Assignment =>
When you retype the entries, keep each one exact and leave out the pictures.

Top of Materials provided

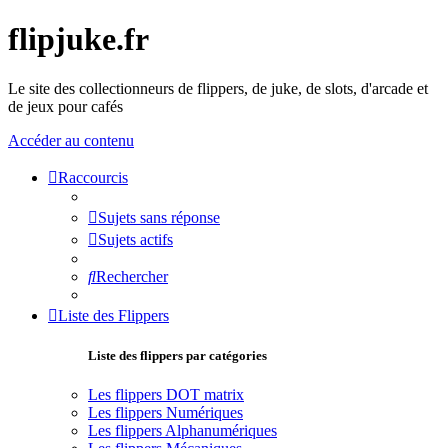
flipjuke.fr
Le site des collectionneurs de flippers, de juke, de slots, d'arcade et
de jeux pour cafés
Accéder au contenu
Raccourcis
Sujets sans réponse
Sujets actifs
Rechercher
Liste des Flippers
Liste des flippers par catégories
Les flippers DOT matrix
Les flippers Numériques
Les flippers Alphanumériques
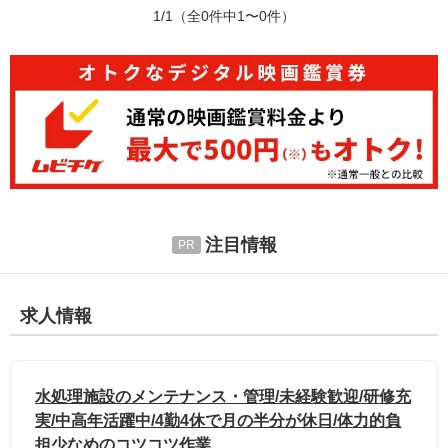
1/1
（全0件中1〜0件）
注目情報
求人情報
水処理施設のメンテナンス・管理/未経験歓迎/研修充
実/中高年活躍中/4勤4休で月の半分が休日/体力的負
担少なめのコツコツ作業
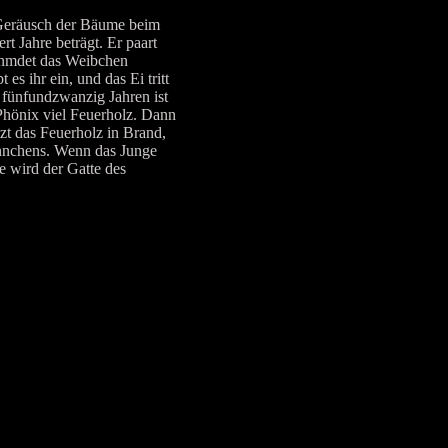
 Geräusch der Bäume beim
t Jahre beträgt. Er paart
finmdet das Weibchen
 ihr ein, und das Ei tritt
 fünfundzwanzig Jahren ist
Phönix viel Feuerholz. Dann
zt das Feuerholz in Brand,
Männchens. Wenn das Junge
e wird der Gatte des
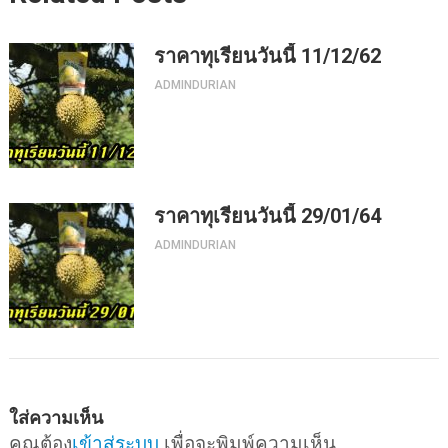
ราคาทุเรียนวันนี้ 11/12/62
ADMINDURIAN
ราคาทุเรียนวันนี้ 29/01/64
ADMINDURIAN
ใส่ความเห็น
คุณต้อง
เข้าสู่ระบบ
เพื่อจะพิมพ์ความเห็น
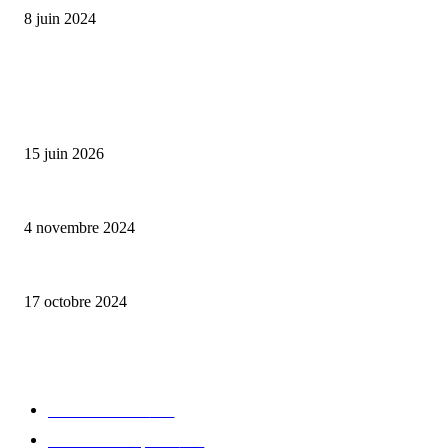
8 juin 2024
ALLER PLUS LOIN
Bumbu Original : un voyage gustatif pour la Fête des Pères
15 juin 2026
Reveal 4X – le nouveau produit de Dermaceutic Laboratoire
4 novembre 2024
la Biosthetique – le culte de la beauté
17 octobre 2024
CATÉGORIE POPULAIRE
Edition limitée
413
Collection Capsule
329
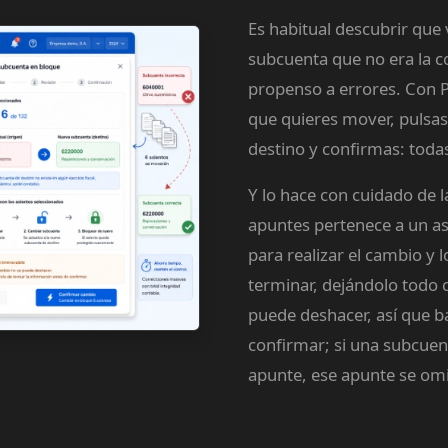
Es habitual descubrir que 
subcuenta que no era la co
propenso a errores. Con P
que quieres mover, pulsas
destino y confirmas: toda
Y lo hace con cuidado de l
apuntes pertenece a un as
para realizar el cambio y
terminar, dejándolo todo 
puede deshacer, así que ba
confirmar; si una subcuent
apunte, ese apunte se omit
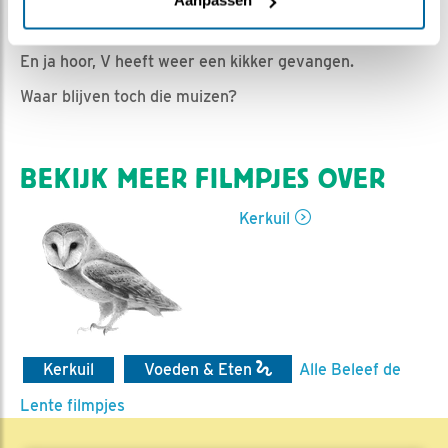
Aanpassen
Marijke Heijne | Geplaatst op 6 maart 2024, 9:46 |
Vind ik leuk
|
Bewaar dit filmpje
|
291x
En ja hoor, V heeft weer een kikker gevangen.
Waar blijven toch die muizen?
BEKIJK MEER FILMPJES OVER
Kerkuil
Kerkuil
Voeden & Eten
Alle Beleef de
Lente filmpjes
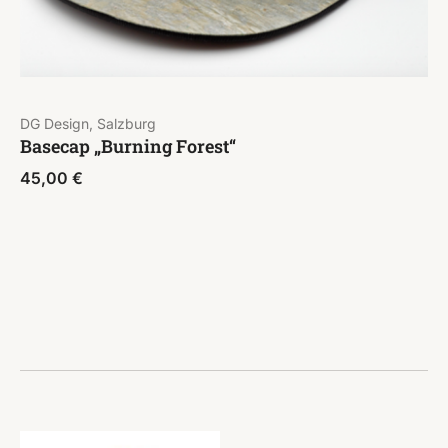
DG Design, Salzburg
Basecap „Burning Forest“
45,00
€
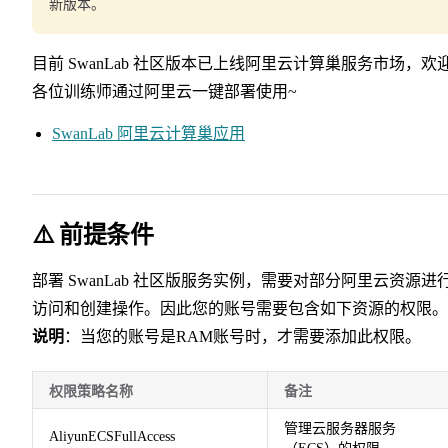
新版本。
目前 SwanLab 社区版本已上线阿里云计算巢服务市场，欢
各位训练师通过阿里云一键部署使用~
SwanLab 阿里云计算巢应用
⚠️ 前提条件
部署 SwanLab 社区版服务实例，需要对部分阿里云资源进
访问和创建操作。因此您的账号需要包含如下资源的权限。
说明
：当您的账号是RAM账号时，才需要添加此权限。
权限策略名称
备注
管理云服务器服务
AliyunECSFullAccess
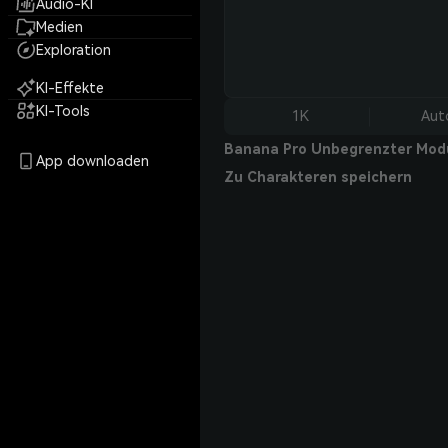
Audio-KI
Medien
Exploration
KI-Effekte
KI-Tools
1K
Aut
Banana Pro Unbegrenzter Mod
App downloaden
Zu Charakteren speichern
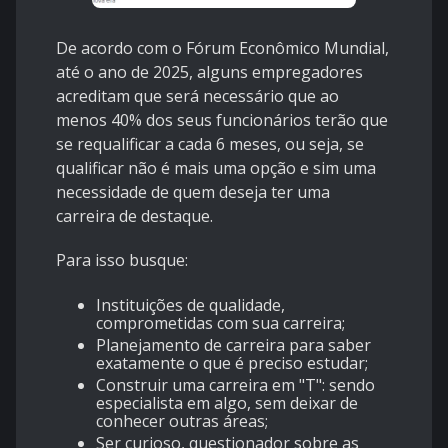
De acordo com o Fórum Econômico Mundial,
até o ano de 2025, alguns empregadores
acreditam que será necessário que ao
menos 40% dos seus funcionários terão que
se requalificar a cada 6 meses, ou seja, se
qualificar não é mais uma opção e sim uma
necessidade de quem deseja ter uma
carreira de destaque.
Para isso busque:
Instituições de qualidade,
comprometidas com sua carreira;
Planejamento de carreira para saber
exatamente o que é preciso estudar;
Construir uma carreira em "T": sendo
especialista em algo, sem deixar de
conhecer outras áreas;
Ser curioso, questionador sobre as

Bottom of Materials provided

Task output =>
flipjuke.fr
Le site des collectionneurs de flippers, de juke, de slots, d'arcade et
de jeux pour cafés
Accéder au contenu
Raccourcis
Sujets sans réponse
Sujets actifs
Rechercher
Liste des Flippers
Liste des flippers par catégories
Les flippers DOT matrix
Les flippers Numériques
Les flippers Alphanumériques
1/1
（全0件中1〜0件）
注目情報
求人情報
水処理施設のメンテナンス・管理/未経験歓迎/研修充
実/中高年活躍中/4勤4休で月の半分が休日/体力的負
担少なめのコツコツ作業
 Geräusch der Bäume beim
t Jahre beträgt. Er paart
finmdet das Weibchen
 ihr ein, und das Ei tritt
 fünfundzwanzig Jahren ist
Phönix viel Feuerholz. Dann
zt das Feuerholz in Brand,
Männchens. Wenn das Junge
e wird der Gatte des
ราคาทุเรียนวันนี้ 11/12/62
ADMINDURIAN
ราคาทุเรียนวันนี้ 29/01/64
ADMINDURIAN
ใส่ความเห็น
คุณต้อง
เข้าสู่ระบบ
เพื่อจะพิมพ์ความเห็น
8 juin 2024
ALLER PLUS LOIN
Bumbu Original : un voyage gustatif pour la Fête des Pères
15 juin 2026
Reveal 4X – le nouveau produit de Dermaceutic Laboratoire
4 novembre 2024
la Biosthetique – le culte de la beauté
17 octobre 2024
CATÉGORIE POPULAIRE
Edition limitée
413
Collection Capsule
329
Es habitual descubrir que 
subcuenta que no era la co
propenso a errores. Con P
que quieres mover, pulsas
destino y confirmas: toda
Y lo hace con cuidado de l
apuntes pertenece a un as
para realizar el cambio y
terminar, dejándolo todo 
puede deshacer, así que ba
confirmar; si una subcuent
apunte, ese apunte se omit
Aanpassen
Marijke Heijne | Geplaatst op 6 maart 2024, 9:46 |
Vind ik leuk
|
Bewaar dit filmpje
|
291x
En ja hoor, V heeft weer een kikker gevangen.
Waar blijven toch die muizen?
BEKIJK MEER FILMPJES OVER
Kerkuil
Kerkuil
Voeden & Eten
Alle Beleef de
Lente filmpjes
DG Design, Salzburg
Basecap „Burning Forest“
45,00
€
新版本。
目前 SwanLab 社区版本已上线阿里云计算巢服务市场，欢
各位训练师通过阿里云一键部署使用~
SwanLab 阿里云计算巢应用
⚠️ 前提条件
部署 SwanLab 社区版服务实例，需要对部分阿里云资源进
访问和创建操作。因此您的账号需要包含如下资源的权限。
说明
：当您的账号是RAM账号时，才需要添加此权限。
权限策略名称
备注
管理云服务器服务
AliyunECSFullAccess
Audio-KI
Medien
Exploration
KI-Effekte
KI-Tools
1K
Aut
Banana Pro Unbegrenzter Mod
App downloaden
Zu Charakteren speichern
De acordo com o Fórum Econômico Mundial,
até o ano de 2025, alguns empregadores
acreditam que será necessário que ao
menos 40% dos seus funcionários terão que
se requalificar a cada 6 meses, ou seja, se
qualificar não é mais uma opção e sim uma
necessidade de quem deseja ter uma
carreira de destaque.
Para isso busque:
Instituições de qualidade,
comprometidas com sua carreira;
Planejamento de carreira para saber
exatamente o que é preciso estudar;
Construir uma carreira em "T": sendo
especialista em algo, sem deixar de
conhecer outras áreas;
Ser curioso, questionador sobre as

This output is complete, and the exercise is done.